Task inputs ▸
- - - - -

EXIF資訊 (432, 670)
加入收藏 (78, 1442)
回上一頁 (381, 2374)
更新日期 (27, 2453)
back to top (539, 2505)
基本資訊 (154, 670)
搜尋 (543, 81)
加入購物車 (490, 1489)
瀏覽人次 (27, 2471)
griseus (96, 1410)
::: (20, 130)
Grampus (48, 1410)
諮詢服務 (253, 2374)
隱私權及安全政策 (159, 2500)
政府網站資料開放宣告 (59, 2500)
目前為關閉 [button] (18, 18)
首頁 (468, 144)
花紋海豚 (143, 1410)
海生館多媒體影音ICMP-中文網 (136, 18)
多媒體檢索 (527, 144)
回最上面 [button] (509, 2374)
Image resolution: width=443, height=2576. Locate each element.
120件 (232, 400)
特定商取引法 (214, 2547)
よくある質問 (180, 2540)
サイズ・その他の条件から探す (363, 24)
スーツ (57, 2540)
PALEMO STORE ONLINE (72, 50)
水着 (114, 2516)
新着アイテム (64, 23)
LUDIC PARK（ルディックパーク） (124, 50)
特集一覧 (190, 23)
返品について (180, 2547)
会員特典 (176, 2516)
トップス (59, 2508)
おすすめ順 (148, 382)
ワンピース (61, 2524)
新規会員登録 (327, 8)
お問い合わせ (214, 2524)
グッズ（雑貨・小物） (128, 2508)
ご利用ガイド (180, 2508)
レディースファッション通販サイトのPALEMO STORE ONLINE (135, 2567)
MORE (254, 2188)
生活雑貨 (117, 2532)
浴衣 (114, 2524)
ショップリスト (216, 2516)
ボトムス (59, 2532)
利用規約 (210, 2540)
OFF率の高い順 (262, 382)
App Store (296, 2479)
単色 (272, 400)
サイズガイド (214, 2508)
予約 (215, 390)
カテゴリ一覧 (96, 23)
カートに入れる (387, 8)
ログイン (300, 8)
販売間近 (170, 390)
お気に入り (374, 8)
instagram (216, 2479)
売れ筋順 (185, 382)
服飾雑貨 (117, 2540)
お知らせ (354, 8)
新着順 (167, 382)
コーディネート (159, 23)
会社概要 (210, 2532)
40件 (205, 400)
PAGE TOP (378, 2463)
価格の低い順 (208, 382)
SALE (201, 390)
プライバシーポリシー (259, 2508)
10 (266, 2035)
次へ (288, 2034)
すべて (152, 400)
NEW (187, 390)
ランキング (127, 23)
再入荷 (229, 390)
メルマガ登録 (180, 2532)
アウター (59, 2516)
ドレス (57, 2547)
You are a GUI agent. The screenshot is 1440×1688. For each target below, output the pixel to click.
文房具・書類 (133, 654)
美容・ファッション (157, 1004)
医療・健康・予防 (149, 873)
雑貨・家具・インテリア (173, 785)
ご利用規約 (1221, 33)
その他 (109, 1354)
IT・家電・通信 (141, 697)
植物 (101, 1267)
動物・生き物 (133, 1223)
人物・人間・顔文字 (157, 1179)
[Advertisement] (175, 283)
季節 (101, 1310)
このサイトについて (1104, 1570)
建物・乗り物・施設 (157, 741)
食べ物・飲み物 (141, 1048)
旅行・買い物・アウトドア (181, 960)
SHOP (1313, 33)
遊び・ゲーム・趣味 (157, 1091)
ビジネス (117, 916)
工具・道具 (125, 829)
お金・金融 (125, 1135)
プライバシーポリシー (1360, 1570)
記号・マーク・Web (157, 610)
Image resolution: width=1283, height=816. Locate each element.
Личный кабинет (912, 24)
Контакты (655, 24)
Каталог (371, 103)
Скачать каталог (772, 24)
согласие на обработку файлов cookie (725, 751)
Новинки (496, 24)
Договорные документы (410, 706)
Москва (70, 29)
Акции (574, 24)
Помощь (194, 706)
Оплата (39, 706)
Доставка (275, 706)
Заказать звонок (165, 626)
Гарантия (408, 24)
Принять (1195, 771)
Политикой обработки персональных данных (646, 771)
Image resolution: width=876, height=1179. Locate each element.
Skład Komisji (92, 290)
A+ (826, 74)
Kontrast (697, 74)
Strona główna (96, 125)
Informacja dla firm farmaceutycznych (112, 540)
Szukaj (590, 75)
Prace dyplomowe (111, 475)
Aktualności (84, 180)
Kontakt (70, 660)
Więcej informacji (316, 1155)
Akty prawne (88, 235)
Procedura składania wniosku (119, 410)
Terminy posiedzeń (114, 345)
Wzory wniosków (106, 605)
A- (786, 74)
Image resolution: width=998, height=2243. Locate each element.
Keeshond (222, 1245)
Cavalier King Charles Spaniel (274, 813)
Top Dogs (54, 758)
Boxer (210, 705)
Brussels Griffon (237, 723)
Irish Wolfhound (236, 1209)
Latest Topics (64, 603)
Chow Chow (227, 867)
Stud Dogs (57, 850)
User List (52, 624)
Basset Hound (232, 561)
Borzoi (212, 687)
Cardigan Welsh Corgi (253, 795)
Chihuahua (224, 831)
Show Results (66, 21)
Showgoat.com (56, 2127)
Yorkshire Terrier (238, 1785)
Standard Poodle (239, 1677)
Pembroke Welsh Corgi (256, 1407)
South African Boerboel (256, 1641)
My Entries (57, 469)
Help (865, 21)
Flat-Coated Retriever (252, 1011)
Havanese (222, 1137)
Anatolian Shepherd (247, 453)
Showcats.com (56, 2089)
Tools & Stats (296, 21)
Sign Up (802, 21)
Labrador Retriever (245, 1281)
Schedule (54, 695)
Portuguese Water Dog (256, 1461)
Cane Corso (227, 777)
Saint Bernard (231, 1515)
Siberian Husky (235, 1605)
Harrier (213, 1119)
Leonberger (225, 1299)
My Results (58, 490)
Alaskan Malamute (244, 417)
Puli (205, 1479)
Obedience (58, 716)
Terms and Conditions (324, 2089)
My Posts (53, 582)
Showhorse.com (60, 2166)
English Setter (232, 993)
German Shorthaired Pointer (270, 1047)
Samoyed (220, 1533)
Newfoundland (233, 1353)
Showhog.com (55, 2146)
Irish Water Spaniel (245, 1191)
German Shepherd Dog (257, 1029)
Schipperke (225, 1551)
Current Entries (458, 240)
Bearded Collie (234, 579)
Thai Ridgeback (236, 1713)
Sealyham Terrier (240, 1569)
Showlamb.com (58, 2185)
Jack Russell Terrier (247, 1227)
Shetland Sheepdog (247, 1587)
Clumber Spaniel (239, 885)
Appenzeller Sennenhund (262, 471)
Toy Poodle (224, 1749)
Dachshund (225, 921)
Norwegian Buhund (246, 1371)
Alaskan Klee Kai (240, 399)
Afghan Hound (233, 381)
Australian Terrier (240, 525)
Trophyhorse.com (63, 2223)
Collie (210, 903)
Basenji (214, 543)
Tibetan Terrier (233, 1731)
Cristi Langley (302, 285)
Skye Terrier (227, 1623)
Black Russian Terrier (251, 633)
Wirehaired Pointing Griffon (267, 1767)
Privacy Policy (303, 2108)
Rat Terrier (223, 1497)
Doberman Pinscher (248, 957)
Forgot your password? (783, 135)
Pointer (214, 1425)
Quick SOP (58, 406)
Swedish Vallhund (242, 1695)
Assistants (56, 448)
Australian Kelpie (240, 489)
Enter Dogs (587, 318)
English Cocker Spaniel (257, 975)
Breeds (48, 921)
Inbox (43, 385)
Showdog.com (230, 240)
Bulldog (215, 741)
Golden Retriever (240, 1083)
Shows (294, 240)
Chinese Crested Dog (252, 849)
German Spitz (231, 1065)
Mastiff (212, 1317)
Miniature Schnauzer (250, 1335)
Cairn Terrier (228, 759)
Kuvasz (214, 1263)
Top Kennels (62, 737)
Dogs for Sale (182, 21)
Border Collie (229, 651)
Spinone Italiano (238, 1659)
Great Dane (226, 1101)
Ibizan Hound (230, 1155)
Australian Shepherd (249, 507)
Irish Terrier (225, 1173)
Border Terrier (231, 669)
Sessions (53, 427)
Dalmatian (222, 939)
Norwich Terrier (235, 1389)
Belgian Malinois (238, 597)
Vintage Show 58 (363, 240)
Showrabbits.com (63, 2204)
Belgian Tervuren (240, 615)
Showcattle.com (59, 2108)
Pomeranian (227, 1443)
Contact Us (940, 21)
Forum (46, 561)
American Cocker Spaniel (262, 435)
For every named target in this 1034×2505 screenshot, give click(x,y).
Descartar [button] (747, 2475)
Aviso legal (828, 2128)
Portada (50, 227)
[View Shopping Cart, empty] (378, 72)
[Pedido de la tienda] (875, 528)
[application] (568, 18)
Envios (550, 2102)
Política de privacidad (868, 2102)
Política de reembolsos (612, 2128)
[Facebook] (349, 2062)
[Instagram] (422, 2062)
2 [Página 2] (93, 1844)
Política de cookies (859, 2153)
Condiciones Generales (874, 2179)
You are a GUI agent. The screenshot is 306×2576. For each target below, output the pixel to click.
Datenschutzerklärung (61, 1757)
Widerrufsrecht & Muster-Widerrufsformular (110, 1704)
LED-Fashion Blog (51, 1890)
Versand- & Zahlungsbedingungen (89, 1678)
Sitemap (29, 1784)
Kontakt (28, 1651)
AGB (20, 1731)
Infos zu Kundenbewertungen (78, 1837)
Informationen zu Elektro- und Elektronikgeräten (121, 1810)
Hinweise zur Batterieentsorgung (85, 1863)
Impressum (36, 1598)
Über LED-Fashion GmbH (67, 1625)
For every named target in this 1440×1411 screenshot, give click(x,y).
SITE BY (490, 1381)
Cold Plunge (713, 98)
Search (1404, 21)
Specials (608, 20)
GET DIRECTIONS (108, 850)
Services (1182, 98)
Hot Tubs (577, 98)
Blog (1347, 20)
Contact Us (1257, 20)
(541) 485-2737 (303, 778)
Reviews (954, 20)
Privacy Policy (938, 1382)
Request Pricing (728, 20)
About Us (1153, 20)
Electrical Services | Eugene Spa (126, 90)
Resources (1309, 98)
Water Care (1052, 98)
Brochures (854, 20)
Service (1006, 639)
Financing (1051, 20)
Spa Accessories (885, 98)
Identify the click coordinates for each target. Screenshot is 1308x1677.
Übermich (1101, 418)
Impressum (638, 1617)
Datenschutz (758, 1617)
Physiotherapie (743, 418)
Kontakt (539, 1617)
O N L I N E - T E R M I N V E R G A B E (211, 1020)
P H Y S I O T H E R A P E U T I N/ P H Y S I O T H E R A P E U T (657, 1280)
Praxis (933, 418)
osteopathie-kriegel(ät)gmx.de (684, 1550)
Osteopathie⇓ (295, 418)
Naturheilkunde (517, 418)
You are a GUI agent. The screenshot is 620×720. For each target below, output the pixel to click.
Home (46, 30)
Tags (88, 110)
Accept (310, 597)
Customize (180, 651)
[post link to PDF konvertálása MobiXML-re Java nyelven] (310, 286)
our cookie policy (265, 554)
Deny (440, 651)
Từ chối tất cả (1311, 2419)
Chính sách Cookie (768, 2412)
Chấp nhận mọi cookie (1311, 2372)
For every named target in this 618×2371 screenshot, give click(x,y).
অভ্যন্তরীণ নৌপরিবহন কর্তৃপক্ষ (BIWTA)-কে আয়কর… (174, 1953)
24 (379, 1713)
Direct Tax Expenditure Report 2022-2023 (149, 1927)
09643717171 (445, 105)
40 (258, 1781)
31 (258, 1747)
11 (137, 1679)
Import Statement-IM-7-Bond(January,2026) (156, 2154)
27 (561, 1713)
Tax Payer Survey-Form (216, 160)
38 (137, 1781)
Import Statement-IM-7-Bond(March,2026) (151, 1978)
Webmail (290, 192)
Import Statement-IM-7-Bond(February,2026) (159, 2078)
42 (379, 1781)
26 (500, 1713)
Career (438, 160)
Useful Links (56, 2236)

- - - - -

How to complete this task ▸
Beginning at the first line of the data above, retype each line until you reach the line containing "首頁 (468, 144)", and include that one too. Add nothing else.

Response below ▸
EXIF資訊 (432, 670)
加入收藏 (78, 1442)
回上一頁 (381, 2374)
更新日期 (27, 2453)
back to top (539, 2505)
基本資訊 (154, 670)
搜尋 (543, 81)
加入購物車 (490, 1489)
瀏覽人次 (27, 2471)
griseus (96, 1410)
::: (20, 130)
Grampus (48, 1410)
諮詢服務 (253, 2374)
隱私權及安全政策 (159, 2500)
政府網站資料開放宣告 (59, 2500)
目前為關閉 [button] (18, 18)
首頁 (468, 144)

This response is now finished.